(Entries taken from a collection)
────────────────────────────────────────

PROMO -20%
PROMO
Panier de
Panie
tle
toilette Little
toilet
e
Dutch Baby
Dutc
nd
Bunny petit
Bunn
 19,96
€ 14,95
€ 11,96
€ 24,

────────────────────────────────────────

• INSTRUCTIONS TO FOLLOW: Could you transcribe every entry exactly, without altering anything?

• SOLVED EXERCISE:
PROMO -20%
PROMO
Panier de
Panie
tle
toilette Little
toilet
e
Dutch Baby
Dutc
nd
Bunny petit
Bunn
 19,96
€ 14,95
€ 11,96
€ 24,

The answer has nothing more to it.